3.4. Adipose Tissue Fatty Acids Composition

Table 4 showed the adipose tissues fatty acids profiles of the rats treated with different diets after 10 weeks of feeding trial. Dietary fatty acids supplementation had significant effects on the fatty acids composition of the adipose tissue. The Diet 1 : 1 group showed significantly greater ( 𝑃 < 0 . 0 5 ) percentages of total n-3 PUFA and docosahexaenoic acid (DHA) as compared to other groups, and this clearly reflected the contribution of n-3 fatty acids from CLO. The percentages of total n-6 PUFA, linoleic acid (LA), and arachidonic acid (AA) were significantly different ( 𝑃 < 0 . 0 5 ) in Diet 30 : 1 as compared to Diet 1 : 1 and Diet Control groups, but not significantly different when compared with Diet 6 : 1 group.

tab4
Table 4: Adipose tissue fatty acid composition (mg/100 mL; Mean ± SE; 𝑛 = 7 ) of rats from diffrent treatment groups after 10 weeks of feeding.

In the Diet 1 : 1 group, decreased level of AA was observed as compared to the Diet 30 : 1 group. The total unsaturated fatty acids (UFA) in the Diet Control was significantly decreased ( 𝑃 < 0 . 0 5 ) as compared to other treatment groups. Rats fed with Diet 1 : 1 and Diet 6 : 1 had significantly higher adipose total UFA as compared to the control group, but significantly lower than the Diet 30 : 1 group. However, the percentages of Unsat : Sat and Poly : Sat ratio were significantly higher ( 𝑃 < 0 . 0 5 ) in the Diet 30 : 1 group as compared to other groups.

4. Discussion

Fatty acids composition of a diet is known to influence the fatty acid composition of stored and structural lipids in the body [3]. The current study showed the close link between dietary and tissue fatty acids constitution. This diet contains both n-6 and n-3 EFA (LA and ALA). The high dietary n-6 : n-3 ratio soyabean oil diet was used to reflect the higher dietary fat intake of a western human diet, while maintaining the relative contributions of LA and ALA observed in the low dietary n-6 : n-3 ratio soyabean oil diet. Diet had a significant effect on the fatty acid composition of all plasma fatty acids. The low ratio in Diet 1 : 1 (ALA-rich) group had significantly higher AlA content of plasma fatty acids profiles. The content of LC n-3 PUFA was also affected by diet. The cod liver oil on Diet 1 : 1 groups had the highest EPA content in plasma fatty acids profiles. This effect was not a simple function of the quantity of ALA available, as the high soyabean oil on Diet 6 : 1 and 30 : 1 group had the lowest EPA content, suggesting that the synthesis of LC n-3 PUFA may be suppressed in rats by a high LA diet but that this can be overcome by increasing the ALA content of the diet. These observations are in accordance with those in human studies, where increased dietary ALA has been demonstrated to result in significantly increased plasma EPA status, but without an associated increase in plasma DHA status [8, 9].

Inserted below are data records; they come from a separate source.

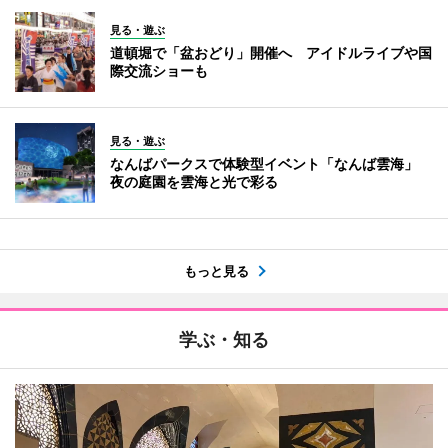
見る・遊ぶ
道頓堀で「盆おどり」開催へ アイドルライブや国
際交流ショーも
見る・遊ぶ
なんばパークスで体験型イベント「なんば雲海」
夜の庭園を雲海と光で彩る
もっと見る
学ぶ・知る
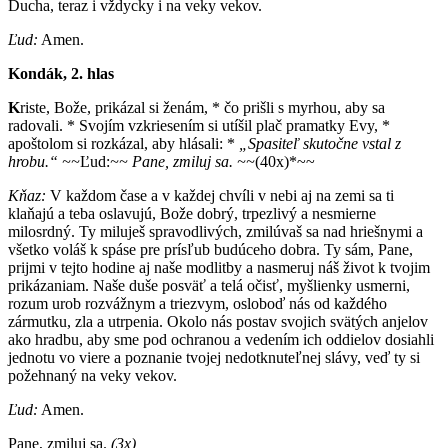
Ducha, teraz i vždycky i na veky vekov.
Ľud:
Amen.
Kondák, 2. hlas
K
riste, Bože, prikázal si ženám, * čo prišli s myrhou, aby sa
radovali. * Svojím vzkriesením si utíšil plač pramatky Evy, *
apoštolom si rozkázal, aby hlásali: *
„Spasiteľ skutočne vstal z
hrobu.“ ~~
Ľud:
~~ Pane, zmiluj sa. ~~
(40x)*~~
Kňaz:
V každom čase a v každej chvíli v nebi aj na zemi sa ti
klaňajú a teba oslavujú, Bože dobrý, trpezlivý a nesmierne
milosrdný. Ty miluješ spravodlivých, zmilúvaš sa nad hriešnymi a
všetko voláš k spáse pre prísľub budúceho dobra. Ty sám, Pane,
prijmi v tejto hodine aj naše modlitby a nasmeruj náš život k tvojim
prikázaniam. Naše duše posväť a telá očisť, myšlienky usmerni,
rozum urob rozvážnym a triezvym, osloboď nás od každého
zármutku, zla a utrpenia. Okolo nás postav svojich svätých anjelov
ako hradbu, aby sme pod ochranou a vedením ich oddielov dosiahli
jednotu vo viere a poznanie tvojej nedotknuteľnej slávy, veď ty si
požehnaný na veky vekov.
Ľud:
Amen.
Pane, zmiluj sa.
(3x)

The plasma and adipose tissue fatty acid composition not only reflect the composition of the diet to a large extent, but also reflect de novo fatty acids synthesis coupled with chain elongation and desaturation [4]. The earlier results of this study showed that the CLO contains a higher percentage of total n-3 PUFA, linolenic acid (ALA, n-3), and docosahexaenoic acid (DHA, n-3), whereas soybean oil (SO) contains a higher percentage of linoleic acid (LA, n-6) and total n-6 PUFA which agrees with previous studies [10, 11]. Existing data indicates that the fatty acid composition of human plasma lipids is significantly altered during pregnancy [1214]. Pregnant animals had been identified to have significant effects upon plasma and liver fatty acid composition, including increases in DHA status [1517]. Thus, the current study confirmed that supplementing dietary fatty acids significantly altered plasma and tissue fatty acid composition, particularly for the DHA and AA. In addition, in this study, the arachidonec acid (AA) content of tissues in pregnancy in the Diet 30 : 1 group was markedly increased, which indicates that maternal long chain n-6 PUFA (linoleic acid) synthesis is also significantly affected by the pregnancy. The effect of pregnancy upon arachidonic acid status was tissue specific and indicates that this fatty acid may be preferentially mobilised into the maternal plasma in order to be available to the fetus. There was an indication that the linoleic acid (n-6) content of plasma fatty acids is higher at day 15 of gestation in the Diet 30 : 1 groups, which may indicate either increased mobilisation of ALA from adipose tissue or lower rates of LC n-3 PUFA synthesis at this point of gestation.

Dietary n-3 PUFA in Diet 1 : 1 group had the highest eicosapentaenoic acid (EPA) and docosahexaenoic acid (DPA) content in all plasma fatty acids fractions as compared to other groups, and high level of arachidonic acid (AA) in plasma of Diet 30 : 1 and Diet 6 : 1 groups. This can be explained by the inhibitory effect of cod liver oil on the enzymes involved in the synthesis of AA from linoleic acid (LA). Reference [18] has shown an inhibiting effect of long-chain (LC) n-3 fatty acids on delta 6 desaturase activities and subsequently reduction in AA level in plasma of rats supplemented with cod liver oil [19] observed a greater integration of EPA and lower levels of arachidonic acid in brain fatty acids in rats fed fish oil and [20], reported incorporation of docosahexaenoic acid (DHA) into cardiac organelles. It is well known that plasma and tissue fatty acids profile followed that of the diet [3, 10], as well as providing precursors or substrates. The n-3 and n-6 PUFAs interact and compete with each other for incorporation into phospholipids and as substrates for metabolic enzymes (especially desaturase and COX) [2123]. Changes in the amounts of PUFAs or their ratios may affect production of PGs in the reproductive system in both cows [24] and humans [25].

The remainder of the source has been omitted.